Wilhelm Roser (26 March 1817 – 16 December 1888) was a German surgeon and ophthalmologist. He was born in Stuttgart and died in Marburg.

In 1839 he received his medical doctorate from the University of Tübingen, and afterwards continued his education in Würzburg, Halle, Vienna and Paris. In 1841 he returned to Tübingen, where he was habilitated for surgery. In 1846 he practiced medicine in Reutlingen, and later succeeded Eduard Zeis (1807–1868) as professor of surgery at the University of Marburg. Roser would remain at Marburg for the remainder of his career.
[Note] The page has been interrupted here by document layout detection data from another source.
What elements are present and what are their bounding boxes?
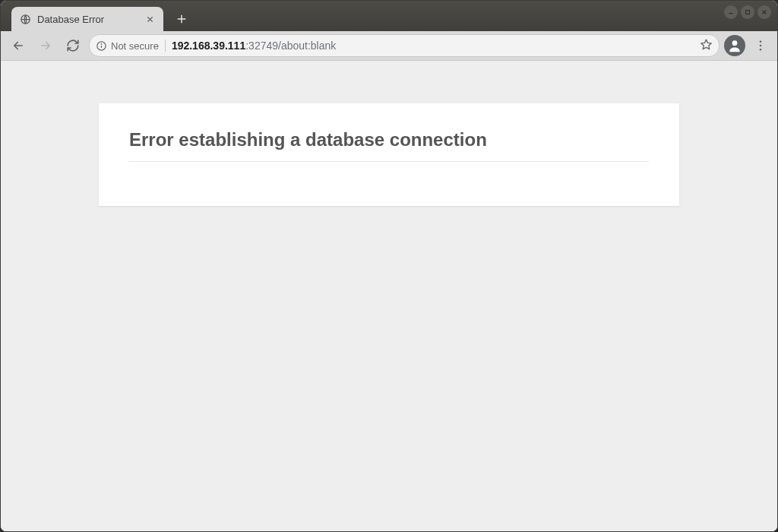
address-bar[interactable]: Not secure 192.168.39.111:32749/about:bl… [89,34,719,57]
svg-point-7 [760,40,762,43]
window-maximize-button[interactable] [741,5,754,19]
browser-menu-button[interactable] [750,34,771,57]
forward-button[interactable] [34,34,57,57]
svg-point-9 [760,49,762,51]
close-tab-button[interactable] [144,13,156,25]
window-close-button[interactable] [757,5,771,19]
globe-icon [19,13,31,25]
new-tab-button[interactable] [171,8,192,30]
svg-rect-1 [746,11,750,14]
svg-point-4 [101,43,102,44]
window-minimize-button[interactable] [724,5,738,19]
url-text: 192.168.39.111:32749/about:blank [172,40,694,52]
info-icon [96,40,107,52]
svg-point-6 [732,40,738,46]
profile-button[interactable] [724,35,745,56]
url-path: :32749/about:blank [245,40,336,52]
person-icon [727,38,742,53]
reload-button[interactable] [62,34,84,57]
titlebar: Database Error [1,1,777,31]
security-label: Not secure [111,40,159,52]
separator [165,40,166,52]
url-host: 192.168.39.111 [172,40,245,52]
error-card: Error establishing a database connection [99,103,679,206]
back-button[interactable] [7,34,30,57]
browser-window: Database Error [0,0,778,532]
security-status[interactable]: Not secure [96,40,159,52]
bookmark-button[interactable] [700,38,713,53]
error-heading: Error establishing a database connection [129,129,649,162]
browser-tab[interactable]: Database Error [11,7,163,31]
kebab-icon [754,39,767,52]
svg-point-8 [760,45,762,47]
tab-title: Database Error [37,14,138,25]
star-icon [700,38,713,51]
page-viewport: Error establishing a database connection [1,61,777,532]
browser-toolbar: Not secure 192.168.39.111:32749/about:bl… [1,31,777,61]
window-controls [724,5,771,19]
svg-marker-5 [701,40,711,49]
With his lifelong friends, clinician Carl Wunderlich (1815–1877) and neurologist Wilhelm Griesinger (1817–1868), he founded a journal of physiological medicine titled Archiv für physiologische Heilkunde. He published over 150 medical papers, and was the author of Handbuch der anatomischen Chirurgie, a textbook on anatomical surgery that ran through eight editions, and was translated into French and English.

== Associated eponyms ==
- "Roser-König mouth gag": An oral implement used in medicine; named with German surgeon Franz König (1832–1910).
- "Roser-Nélaton line": A theoretical line drawn from the anterior superior iliac spine to the tuberosity of the ischium. Named with French surgeon Auguste Nélaton (1807–1873).